Day 1/30 Done Came downstairs this morning after relapse yesterday and the first thing said to me was that I looked a little under the weather, that I didn’t look my normal self. People really do notice when you PMO. Been a bit of an eye opener whilst battling through the brain fog today.
And 19 days completed! A friend is crashing at my place. She helps me doing an early spring cleaning and I really like how tidy my flat is. I cook more often, and I am going to invite some friends for a movie evening soon! So, if this is the pornfree live, I can get used to it! Hang in there!
Day 0 starts off now for me. I have done this before and can do it again. Awesome idea! Let the challenge begin!
Thanks! Yeah I feel like it helps a lot when we work on more than just fixing our PMO habits. As we improve in other areas we feel better about ourselves, which, I think, helps motivate us even more to avoid relapsing. Shoot me a message or something if you decide to try using a timer and how it works out- I'd love to hear about it! I'm still somewhat amazed at how much of an influence a wandering eye/ mind can have. It makes me feel hopeless. It's like I'm getting as much of a look as I can at something I'll never have, which is highly discouraging.
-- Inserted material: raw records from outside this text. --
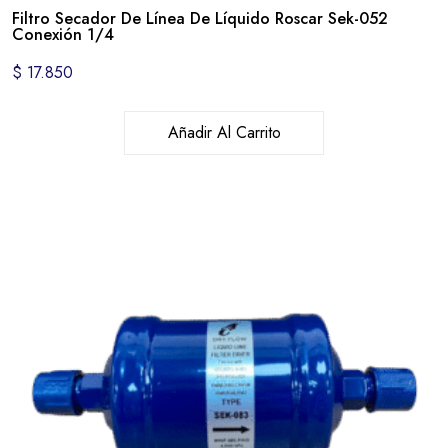
Filtro Secador De Línea De Líquido Roscar Sek-052
Conexión 1/4
$
17.850
Añadir Al Carrito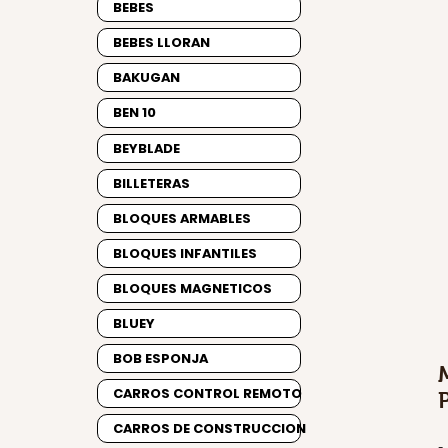
BEBES
BEBES LLORAN
BAKUGAN
BEN 10
BEYBLADE
BILLETERAS
BLOQUES ARMABLES
BLOQUES INFANTILES
BLOQUES MAGNETICOS
BLUEY
BOB ESPONJA
CARROS CONTROL REMOTO
CARROS DE CONSTRUCCION
-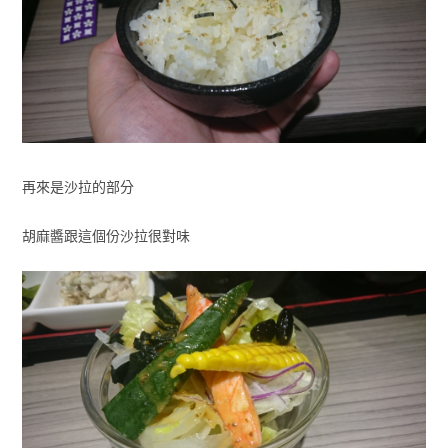
再來是沙拉的部分
胡麻醬跟這個份沙拉很對味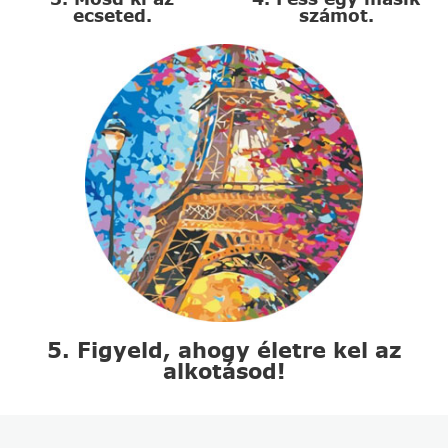
ecseted.
számot.
5. Figyeld, ahogy életre kel az
alkotásod!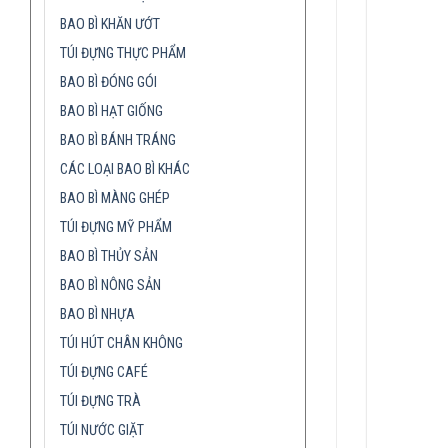
BAO BÌ KHĂN ƯỚT
TÚI ĐỰNG THỰC PHẨM
BAO BÌ ĐÓNG GÓI
BAO BÌ HẠT GIỐNG
BAO BÌ BÁNH TRÁNG
CÁC LOẠI BAO BÌ KHÁC
BAO BÌ MÀNG GHÉP
TÚI ĐỰNG MỸ PHẨM
BAO BÌ THỦY SẢN
BAO BÌ NÔNG SẢN
BAO BÌ NHỰA
TÚI HÚT CHÂN KHÔNG
TÚI ĐỰNG CAFÉ
TÚI ĐỰNG TRÀ
TÚI NƯỚC GIẶT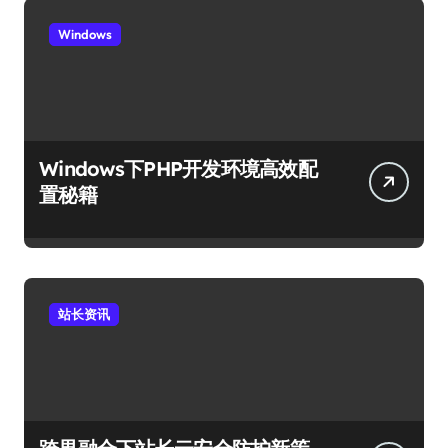
Windows
Windows下PHP开发环境高效配
置秘籍
站长资讯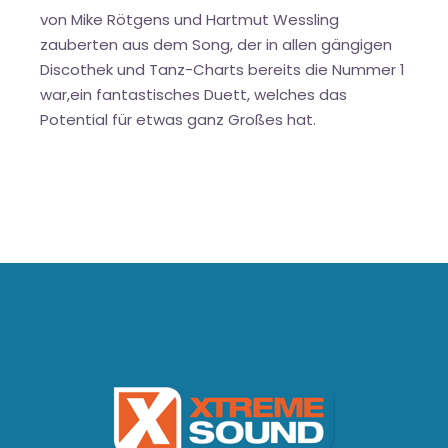
von Mike Rötgens und Hartmut Wessling
zauberten aus dem Song, der in allen gängigen
Discothek und Tanz-Charts bereits die Nummer 1
war,ein fantastisches Duett, welches das
Potential für etwas ganz Großes hat.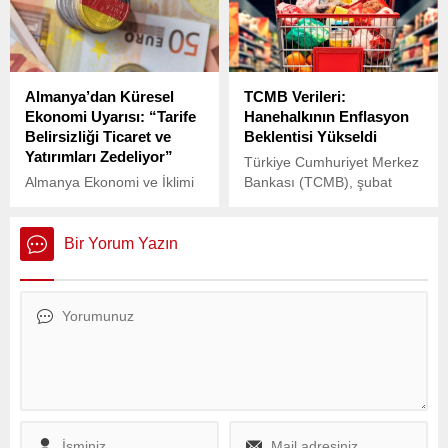
Almanya’dan Küresel
TCMB Verileri:
Ekonomi Uyarısı: “Tarife
Hanehalkının Enflasyon
Belirsizliği Ticaret ve
Beklentisi Yükseldi
Yatırımları Zedeliyor”
Türkiye Cumhuriyet Merkez
Almanya Ekonomi ve İklimi
Bankası (TCMB), şubat
Koruma Bakanlığı,
ayına ilişkin sektörel
yayımladığı son ekonomik
enflasyon beklentilerini
raporda, ABD’nin gümrük
açıkladı.
Bir Yorum Yazın
tarifelerine yönelik belirsiz
politikasının küresel ticareti,
üretimi ve yatırımları
olumsuz etkilediği
uyarısında bulundu.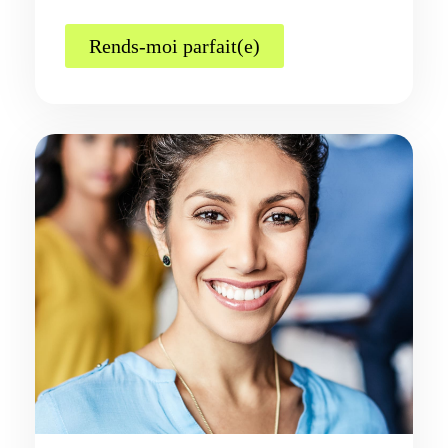
Rends-moi parfait(e)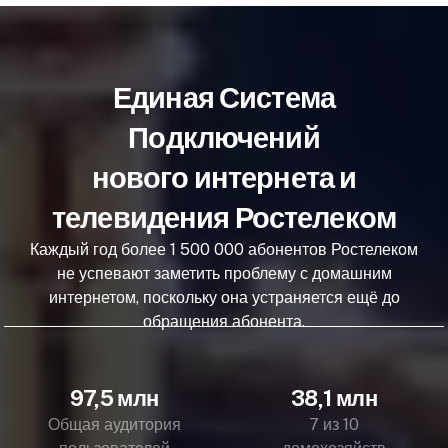
Единая Система
Подключений
нового интернета и
телевидения Ростелеком
Каждый год более 1 500 000 абонентов Ростелеком
не успевают заметить проблему с домашним
интернетом, поскольку она устраняется ещё до
обращения абонента.
97,5 млн
38,1 млн
Общая аудитория
7 из 10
When I make eye contact, smile and get a smile back I feel the complete opposite! Not to mention this will certainly leave a much better impression in a girl's mind than catching me creepily lusting for her.. It's so clear how much I need to continue fixing my gaze! I agree, we will get there!
Big day today. One third of the way through this challenge and half way to 90!! Starting to feel more regret about letting myself get so caught up in PMO and taking so long to finally do something about it. I don't think any number of days will truly be enough.. This will be carried with me for the rest of my life.